If not for advances in information technology, the economic situation would be even more grim, the CBO said. The report says the fall in economic output "has been partially blunted by past investments in information technologies (such as computers, software, and communications equipment), which have made it possible for a significant portion of economic activity to continue remotely."
The good news is that the CBO expects the economy to begin to recover during the second half of this year, or beginning in July, as concerns about the pandemic diminish and state and local governments ease stay-at-home orders and bans on public gatherings.
"Increases in consumer spending are expected to more than offset further declines in business investment during that period," the report says, referring to the second half of 2020.
It would not be enough to arrest the first half of the year's decline, however, and the agency forecasts real GDP for the year to drop by 5.6 percent.

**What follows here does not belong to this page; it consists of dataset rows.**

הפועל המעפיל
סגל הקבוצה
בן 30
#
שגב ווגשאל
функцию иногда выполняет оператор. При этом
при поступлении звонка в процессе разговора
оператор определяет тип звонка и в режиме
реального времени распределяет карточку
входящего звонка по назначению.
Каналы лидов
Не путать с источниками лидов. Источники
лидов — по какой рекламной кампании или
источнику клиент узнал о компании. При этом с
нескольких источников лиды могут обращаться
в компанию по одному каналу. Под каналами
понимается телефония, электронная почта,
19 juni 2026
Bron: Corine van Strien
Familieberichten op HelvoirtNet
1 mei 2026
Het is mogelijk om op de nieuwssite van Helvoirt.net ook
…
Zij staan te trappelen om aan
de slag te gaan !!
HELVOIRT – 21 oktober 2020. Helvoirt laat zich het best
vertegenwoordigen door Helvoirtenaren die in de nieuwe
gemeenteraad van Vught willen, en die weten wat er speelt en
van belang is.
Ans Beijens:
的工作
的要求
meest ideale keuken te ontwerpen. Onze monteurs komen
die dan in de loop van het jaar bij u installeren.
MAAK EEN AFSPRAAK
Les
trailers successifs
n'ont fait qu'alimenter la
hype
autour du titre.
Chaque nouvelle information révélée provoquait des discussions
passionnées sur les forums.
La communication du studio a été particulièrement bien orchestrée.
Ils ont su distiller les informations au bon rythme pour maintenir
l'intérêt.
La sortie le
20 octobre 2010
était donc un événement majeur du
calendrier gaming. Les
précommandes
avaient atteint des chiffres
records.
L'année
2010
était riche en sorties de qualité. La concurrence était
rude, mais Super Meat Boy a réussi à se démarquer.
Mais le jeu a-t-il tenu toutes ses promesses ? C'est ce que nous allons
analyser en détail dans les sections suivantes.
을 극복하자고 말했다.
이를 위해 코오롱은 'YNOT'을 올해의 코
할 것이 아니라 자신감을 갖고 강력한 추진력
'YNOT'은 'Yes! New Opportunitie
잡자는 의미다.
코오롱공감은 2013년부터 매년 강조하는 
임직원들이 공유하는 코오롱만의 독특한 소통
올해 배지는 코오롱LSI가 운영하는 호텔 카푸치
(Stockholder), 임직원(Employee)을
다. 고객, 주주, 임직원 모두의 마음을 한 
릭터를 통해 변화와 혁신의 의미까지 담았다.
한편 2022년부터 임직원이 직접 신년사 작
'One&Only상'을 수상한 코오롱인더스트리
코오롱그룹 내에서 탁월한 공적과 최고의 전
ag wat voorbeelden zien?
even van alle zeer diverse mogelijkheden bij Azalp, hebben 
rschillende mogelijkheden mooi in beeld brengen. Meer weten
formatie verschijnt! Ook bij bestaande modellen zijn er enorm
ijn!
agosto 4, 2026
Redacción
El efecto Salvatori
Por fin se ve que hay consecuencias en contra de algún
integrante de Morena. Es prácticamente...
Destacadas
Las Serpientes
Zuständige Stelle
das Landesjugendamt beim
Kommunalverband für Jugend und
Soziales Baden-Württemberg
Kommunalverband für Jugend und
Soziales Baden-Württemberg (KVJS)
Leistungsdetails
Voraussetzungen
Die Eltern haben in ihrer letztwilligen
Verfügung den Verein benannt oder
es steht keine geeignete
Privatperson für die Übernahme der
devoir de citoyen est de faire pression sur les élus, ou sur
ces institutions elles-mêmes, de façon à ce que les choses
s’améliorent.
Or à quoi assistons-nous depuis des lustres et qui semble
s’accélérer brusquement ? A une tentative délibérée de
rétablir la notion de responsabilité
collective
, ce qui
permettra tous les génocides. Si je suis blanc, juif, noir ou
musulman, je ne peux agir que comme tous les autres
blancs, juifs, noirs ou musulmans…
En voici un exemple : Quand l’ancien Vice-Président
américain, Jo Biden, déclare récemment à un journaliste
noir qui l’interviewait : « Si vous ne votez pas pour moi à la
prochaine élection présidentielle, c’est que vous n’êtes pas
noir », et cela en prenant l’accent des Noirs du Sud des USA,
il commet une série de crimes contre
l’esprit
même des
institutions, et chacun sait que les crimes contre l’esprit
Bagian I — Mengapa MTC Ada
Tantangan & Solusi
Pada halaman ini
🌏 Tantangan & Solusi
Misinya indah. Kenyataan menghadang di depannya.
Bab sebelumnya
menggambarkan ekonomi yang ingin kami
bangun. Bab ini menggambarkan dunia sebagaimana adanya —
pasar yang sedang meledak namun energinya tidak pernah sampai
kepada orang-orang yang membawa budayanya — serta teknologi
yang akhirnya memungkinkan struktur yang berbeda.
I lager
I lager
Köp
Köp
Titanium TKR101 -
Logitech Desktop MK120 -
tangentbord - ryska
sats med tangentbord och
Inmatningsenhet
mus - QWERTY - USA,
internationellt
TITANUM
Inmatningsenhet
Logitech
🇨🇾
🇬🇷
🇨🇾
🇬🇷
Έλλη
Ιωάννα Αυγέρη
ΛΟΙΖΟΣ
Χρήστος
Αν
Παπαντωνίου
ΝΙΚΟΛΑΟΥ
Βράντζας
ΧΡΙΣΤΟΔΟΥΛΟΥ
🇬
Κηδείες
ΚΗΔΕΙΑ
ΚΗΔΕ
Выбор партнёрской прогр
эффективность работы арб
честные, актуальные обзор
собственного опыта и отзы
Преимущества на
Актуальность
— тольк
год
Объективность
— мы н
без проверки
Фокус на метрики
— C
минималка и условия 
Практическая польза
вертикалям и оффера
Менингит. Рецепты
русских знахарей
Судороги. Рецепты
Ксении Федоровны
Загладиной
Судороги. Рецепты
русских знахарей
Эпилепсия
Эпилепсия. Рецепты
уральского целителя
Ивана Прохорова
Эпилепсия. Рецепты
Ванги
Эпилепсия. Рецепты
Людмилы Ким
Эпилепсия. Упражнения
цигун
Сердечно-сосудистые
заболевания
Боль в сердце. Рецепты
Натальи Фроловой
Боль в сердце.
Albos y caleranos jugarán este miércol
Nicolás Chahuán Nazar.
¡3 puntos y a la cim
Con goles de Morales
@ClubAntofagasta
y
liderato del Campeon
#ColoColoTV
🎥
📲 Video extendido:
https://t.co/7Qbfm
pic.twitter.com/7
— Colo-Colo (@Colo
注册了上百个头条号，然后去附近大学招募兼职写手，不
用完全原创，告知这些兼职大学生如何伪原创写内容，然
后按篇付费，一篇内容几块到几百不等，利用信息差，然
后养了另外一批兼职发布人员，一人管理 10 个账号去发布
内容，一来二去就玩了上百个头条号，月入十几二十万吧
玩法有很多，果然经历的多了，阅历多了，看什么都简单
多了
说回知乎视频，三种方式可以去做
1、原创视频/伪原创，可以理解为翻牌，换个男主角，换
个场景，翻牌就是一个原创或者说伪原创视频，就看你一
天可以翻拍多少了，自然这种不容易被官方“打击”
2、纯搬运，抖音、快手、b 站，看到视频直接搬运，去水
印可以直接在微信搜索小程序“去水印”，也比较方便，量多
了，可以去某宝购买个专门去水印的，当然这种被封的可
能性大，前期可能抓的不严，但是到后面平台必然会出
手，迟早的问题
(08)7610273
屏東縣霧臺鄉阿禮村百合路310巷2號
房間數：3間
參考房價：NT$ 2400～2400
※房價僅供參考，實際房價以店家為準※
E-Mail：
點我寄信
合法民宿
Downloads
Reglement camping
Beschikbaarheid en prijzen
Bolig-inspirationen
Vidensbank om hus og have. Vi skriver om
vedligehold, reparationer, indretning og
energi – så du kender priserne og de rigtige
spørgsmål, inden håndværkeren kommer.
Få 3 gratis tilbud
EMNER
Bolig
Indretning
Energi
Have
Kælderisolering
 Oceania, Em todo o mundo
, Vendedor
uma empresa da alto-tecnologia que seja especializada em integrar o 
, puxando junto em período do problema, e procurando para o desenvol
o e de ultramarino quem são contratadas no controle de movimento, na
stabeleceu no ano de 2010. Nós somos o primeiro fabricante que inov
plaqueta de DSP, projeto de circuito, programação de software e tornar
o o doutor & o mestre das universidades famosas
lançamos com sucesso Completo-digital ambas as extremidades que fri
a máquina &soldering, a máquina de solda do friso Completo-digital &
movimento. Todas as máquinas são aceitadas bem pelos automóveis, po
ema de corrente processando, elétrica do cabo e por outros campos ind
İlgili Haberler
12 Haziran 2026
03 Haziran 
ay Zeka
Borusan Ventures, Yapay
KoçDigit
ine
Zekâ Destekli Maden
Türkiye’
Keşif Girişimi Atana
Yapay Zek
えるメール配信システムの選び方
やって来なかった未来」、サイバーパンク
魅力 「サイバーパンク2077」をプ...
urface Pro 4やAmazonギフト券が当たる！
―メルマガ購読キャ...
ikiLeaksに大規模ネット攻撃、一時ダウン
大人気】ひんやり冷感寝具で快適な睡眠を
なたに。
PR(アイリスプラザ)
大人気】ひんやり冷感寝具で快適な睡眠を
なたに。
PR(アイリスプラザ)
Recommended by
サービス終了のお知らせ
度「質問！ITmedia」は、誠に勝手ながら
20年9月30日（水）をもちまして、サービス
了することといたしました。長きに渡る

Next year, though, would see a rebound, with 4.2% fourth quarter-over-fourth quarter growth.
On the labor front, the CBO estimates unemployment will rise to 16% in the third quarter of 2020, and then begin to fall, hitting 8.6% in the fourth quarter of 2021. That's slightly lower than the agency's preliminary forecast last month, but still twice as high as the fourth quarter of 2019 before the pandemic began and the highest since late 2011 when the economy was starting to recover from the Great Recession.
Despite the expectation of economic growth resuming later this year, the CBO said the pace of employment growth "is dampened by the prospect that many businesses may not survive the earlier, extended period of revenue loss." The agency said about 3 million fewer people are expected to be in the labor force by the end of the fourth quarter of next year.
The CBO anticipates the economic downturn will have "severe negative effects, both immediately and potentially over the long term, on many workers, households and communities."
The job losses have been concentrated in service industries with low average earnings, "so low income households," who have experienced accelerated economic gains in recent years, "may lose a large fraction of their labor income in the near term," the report says.
The agency said persistence of high unemployment through 2021 may have a negative effect on job prospects and earnings of younger generations that "will be felt long into the future." For example, the report says, "college graduates and others who enter the labor market now are expected to have substantially lower earnings initially than those who entered when economic conditions were stronger."
One bright spot in the agency's forecast is interest rates, which should hold down borrowing costs on some $2.8 trillion in added deficits over fiscal years 2020 and 2021 due to pandemic relief legislation.
The CBO sees 10-year Treasury notes yielding just 1% on average next year even after the recovery is in full swing. Though that's up slightly from April's estimate of 0.7 percent, it's still below the projected rate of inflation. ___ Distributed by Tribune Content Agency, LLC.